Con todo, éramos tan pocos que funcionaba. La cosa se movía con cierta tranquilidad y en términos generales nadie se metía con nadie. Pero ahora que no hay espacio vacío, que no hay casa deshabitada, que no hay momento donde no haya un montón de gente en la calle, que los vecinos se agrupan para tirarse caca —literalmente— unos a otros, que las amantes ya no son las compañeras del trabajo del marido o las tenderas, sino la vecina de la otra calle, la cosa es francamente insoportable. Cuando no están tocando la puerta para pedirme que done para la construcción de una iglesia, están con la música tan alta que es prácticamente imposible estar tranquilo en casa. Yo sé que les entusiasma lavar su coche con música de banda a todo volumen, pero por qué tiene que ser en domingo a las ocho de la mañana, por Dios.

La vecina de las juntas semanales nos sigue convocando y nadie, obviamente, asiste ni por accidente. Pequeño detalle que hace que nos ganemos sus miradas condenatorias cuando llega a darse el incómodo momento de que nos encontramos en la calle. Cosa que por lo demás ocurre todo el tiempo, porque se la pasa en su puerta, escoba en mano, nada más viendo qué hacemos o dejamos de hacer.

Toda la colonia se entera de cuando llega mi vecino de enfrente porque, parece ser que impedido por alguna condición desconocida por los demás, es incapaz de bajarse a abrir su reja él mismo para meter su coche. En su lugar, puede pasar hasta veinte minutos tocando el claxon para que salga su esposa o alguno de sus hijos a abrirla, mientras él espera dentro de su carro con la música a todo volumen. Con los gustos musicales no me meto, cada quién escucha lo que quiera en su casa y además, como si uno mismo se la pasara escuchando Turandot toda la vida.

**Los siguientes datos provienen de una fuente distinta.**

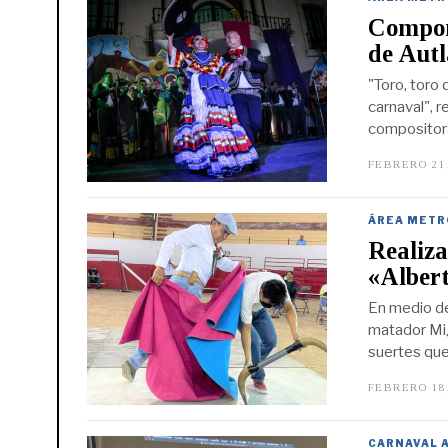
Compone
de Aut
"Toro, toro
carnaval", r
compositora
FEBRERO 21
ÁREA METR
Realiza
«Alber
En medio del
matador Mig
suertes que
FEBRERO 18
CARNAVAL 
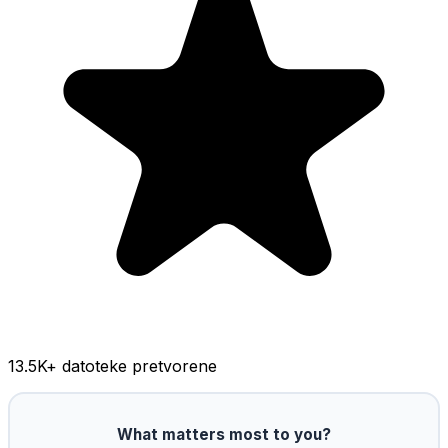
13.5K
+ datoteke pretvorene
What matters most to you?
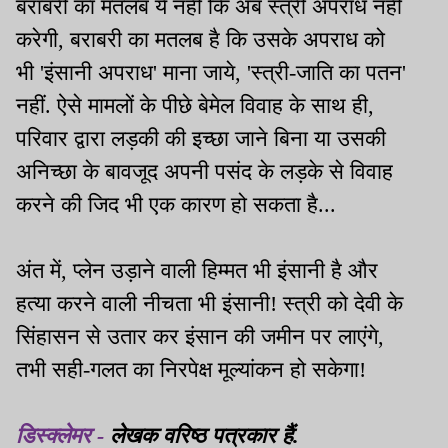
बराबरी का मतलब ये नहीं कि अब स्त्री अपराध नहीं
करेगी, बराबरी का मतलब है कि उसके अपराध को
भी 'इंसानी अपराध' माना जाये, 'स्त्री-जाति का पतन'
नहीं. ऐसे मामलों के पीछे बेमेल विवाह के साथ ही,
परिवार द्वारा लड़की की इच्छा जाने बिना या उसकी
अनिच्छा के बावजूद अपनी पसंद के लड़के से विवाह
करने की जिद भी एक कारण हो सकता है...
अंत में, प्लेन उड़ाने वाली हिम्मत भी इंसानी है और
हत्या करने वाली नीचता भी इंसानी! स्त्री को देवी के
सिंहासन से उतार कर इंसान की जमीन पर लाएंगे,
तभी सही-गलत का निरपेक्ष मूल्यांकन हो सकेगा!
डिस्क्लेमर -
लेखक वरिष्ठ पत्रकार हैं.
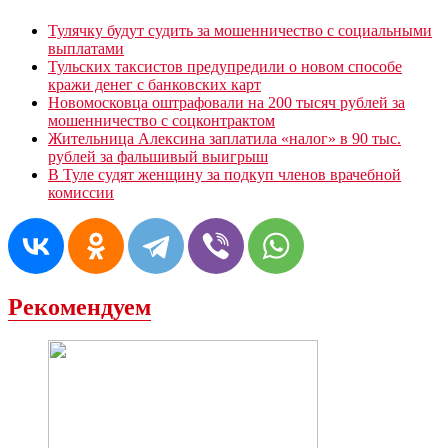
Тулячку будут судить за мошенничество с социальными
выплатами
Тульских таксистов предупредили о новом способе
кражи денег с банковских карт
Новомосковца оштрафовали на 200 тысяч рублей за
мошенничество с соцконтрактом
Жительница Алексина заплатила «налог» в 90 тыс.
рублей за фальшивый выигрыш
В Туле судят женщину за подкуп членов врачебной
комиссии
Рекомендуем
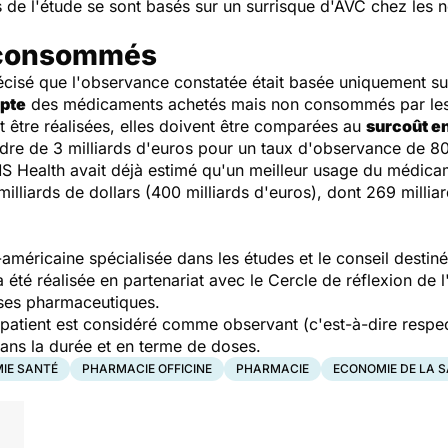
urs de l'étude se sont basés sur un surrisque d'AVC chez les
 consommés
récisé que l'observance constatée était basée uniquement su
mpte
des médicaments achetés mais non consommés par les 
 être réalisées, elles doivent être comparées au
surcoût e
rdre de 3 milliards d'euros pour un taux d'observance de 8
S Health avait déjà estimé qu'un meilleur usage du médicam
lliards de dollars (400 milliards d'euros), dont 269 milliard
-américaine spécialisée dans les études et le conseil desti
a été réalisée en partenariat avec le Cercle de réflexion de 
rises pharmaceutiques.
patient est considéré comme observant (c'est-à-dire respect
dans la durée et en terme de doses.
IE SANTÉ
PHARMACIE OFFICINE
PHARMACIE
ECONOMIE DE LA 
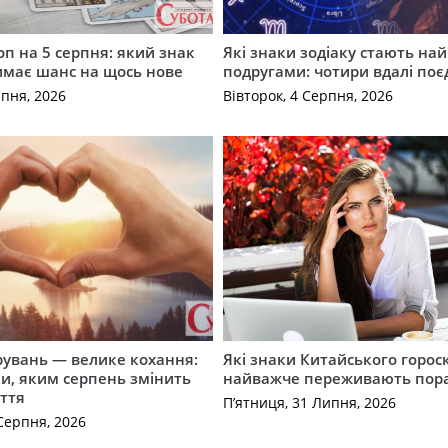
оп на 5 серпня: який знак
Які знаки зодіаку стають н
имає шанс на щось нове
подругами: чотири вдалі по
рпня, 2026
Вівторок, 4 Серпня, 2026
рувань — велике кохання:
Які знаки Китайського горос
и, яким серпень змінить
найважче переживають пор
ття
П’ятниця, 31 Липня, 2026
Серпня, 2026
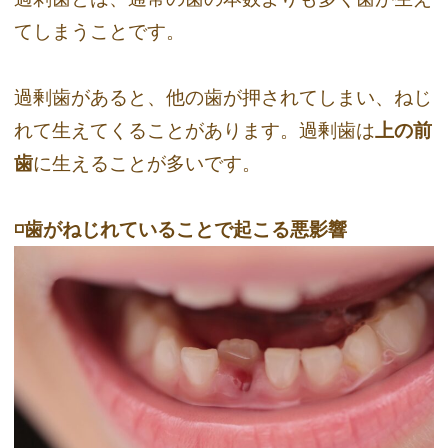
てしまうことです。
過剰歯があると、他の歯が押されてしまい、ねじ
れて生えてくることがあります。過剰歯は
上の前
歯
に生えることが多いです。
◽️歯がねじれていることで起こる悪影響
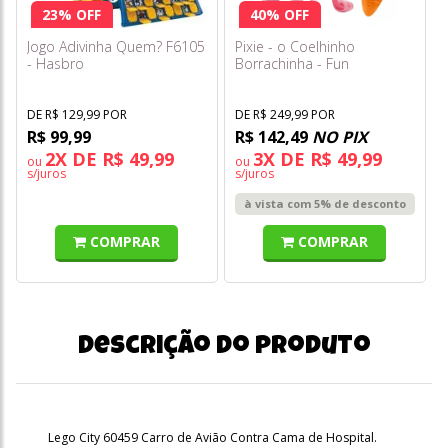
23% OFF
40% OFF
Jogo Adivinha Quem? F6105
Pixie - o Coelhinho
- Hasbro
Borrachinha - Fun
DE R$ 129,99 POR
DE R$ 249,99 POR
R$ 99,99
R$ 142,49
NO PIX
2X DE R$ 49,99
3X DE R$ 49,99
ou
ou
s/juros
s/juros
à vista com 5% de desconto
COMPRAR
COMPRAR
Descrição do produto
Lego City 60459 Carro de Avião Contra Cama de Hospital.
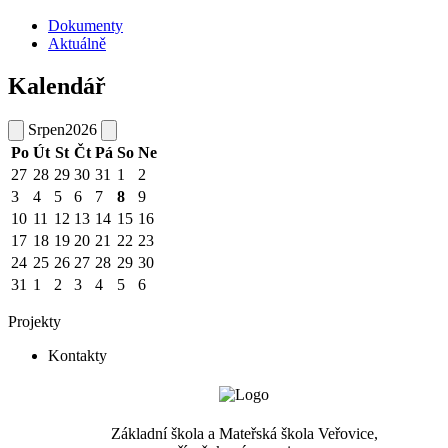
Dokumenty
Aktuálně
Kalendář
Srpen
2026
Po
Út
St
Čt
Pá
So
Ne
27
28
29
30
31
1
2
3
4
5
6
7
8
9
10
11
12
13
14
15
16
17
18
19
20
21
22
23
24
25
26
27
28
29
30
31
1
2
3
4
5
6
Projekty
Kontakty
Základní škola a Mateřská škola Veřovice,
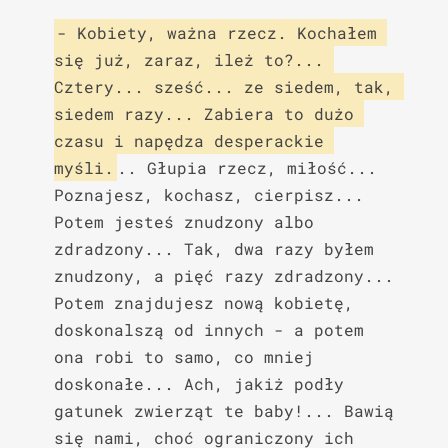
- Kobiety, ważna rzecz. Kochałem 
się już, zaraz, ileż to?... 
Cztery... sześć... ze siedem, tak, 
siedem razy... Zabiera to dużo 
czasu i napędza desperackie 
myśli.
.. Głupia rzecz, miłość... 
Poznajesz, kochasz, cierpisz... 
Potem jesteś znudzony albo 
zdradzony... Tak, dwa razy byłem 
znudzony, a pięć razy zdradzony... 
Potem znajdujesz nową kobietę, 
doskonalszą od innych - a potem 
ona robi to samo, co mniej 
doskonałe... Ach, jakiż podły 
gatunek zwierząt te baby!... Bawią 
się nami, choć ograniczony ich 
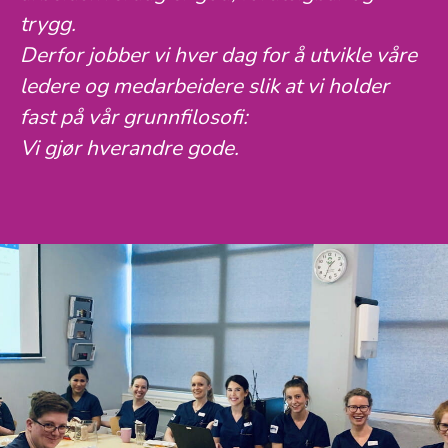
trygg.
Derfor jobber vi hver dag for å utvikle våre
ledere og medarbeidere slik at vi holder
fast på vår grunnfilosofi:
Vi gjør hverandre gode.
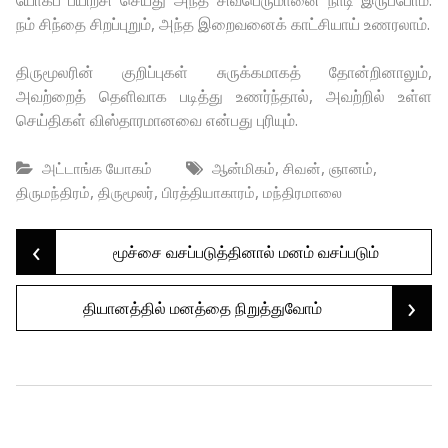
யோகப் பயிற்சி செய்து அந்த சிவபெருமானை நாடி இருப்போம்.
நம் சிந்தை சிறப்புறும், அந்த இறைவனைக் காட்சியாய் உணரலாம்.
திருமூலரின் குறிப்புகள் சுருக்கமாகத் தோன்றினாலும்,
அவற்றைத் தெளிவாக படித்து உணர்ந்தால், அவற்றில் உள்ள
செய்திகள் விஸ்தாரமானவை என்பது புரியும்.
,
,
,
அட்டாங்க யோகம்
ஆன்மிகம்
சிவன்
ஞானம்
,
,
,
திருமந்திரம்
திருமூலர்
பிரத்தியாகாரம்
மந்திரமாலை
‹
Post
மூச்சை வசப்படுத்தினால் மனம் வசப்படும்
›
தியானத்தில் மனத்தை நிறுத்துவோம்
navigation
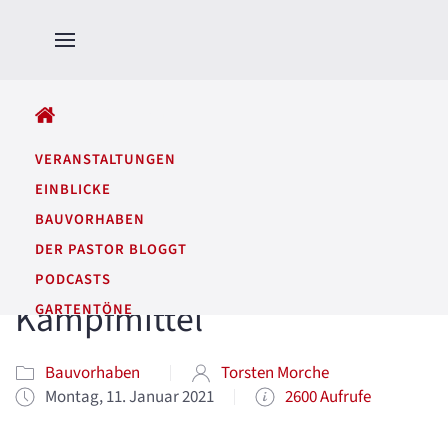
ALLE BEITRÄGE
VERANSTALTUNGEN
EINBLICKE
BAUVORHABEN
DER PASTOR BLOGGT
PODCASTS
Kampfmittel
GARTENTÖNE
Bauvorhaben
Torsten Morche
Montag, 11. Januar 2021
2600 Aufrufe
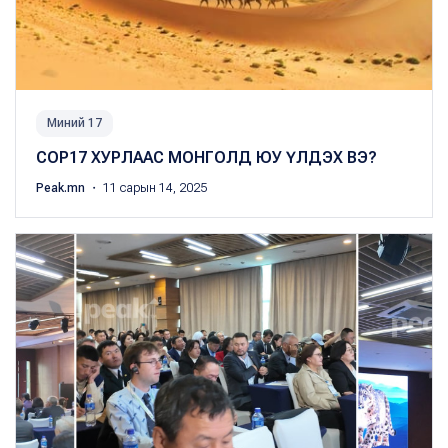
Миний 17
COP17 ХУРЛААС МОНГОЛД ЮУ ҮЛДЭХ ВЭ?
Peak.mn
・ 11 сарын 14, 2025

También está la vecina acomedida que esta semana vende tamales y la siguiente tacos. Pasa de puerta en puerta a invitarnos a comprarle día tras día y donde no vayas, te ganarás la fama de mal vecino, de poco solidario y hasta de díscolo. Perdón, pero me gusta cocinar en casa y sus charolas de fruta picada con granola no se ven de lo más higiénicas que digamos.

La pandemia, claro, ha sido tema de debate. Los grupos, hasta donde me han comunicado —siempre por escrito o mediante la vocera, que es la señora de la tienda—, se dividen entre los que creen en el bicho y los que asumen que es una mentira del gobierno para meternos a todos en las casas y que no nos demos cuenta de alguna clase de plan maquiavélico. Yo, por mi parte, apenas si atino a medio sonreír cuando me preguntan qué opino. Decirles que son una bola de retrogradas analfabetas o que sencillamente me vale madre, que yo sólo quiero dos conchas de chocolate y un litro de leche, no es opción, así que me limito a quedarme parado con mi media sonrisa, esperando mi dinero, que aún está en la mano de la tendera y que al parecer no me dará hasta que no le confirme si el bicho es real o no.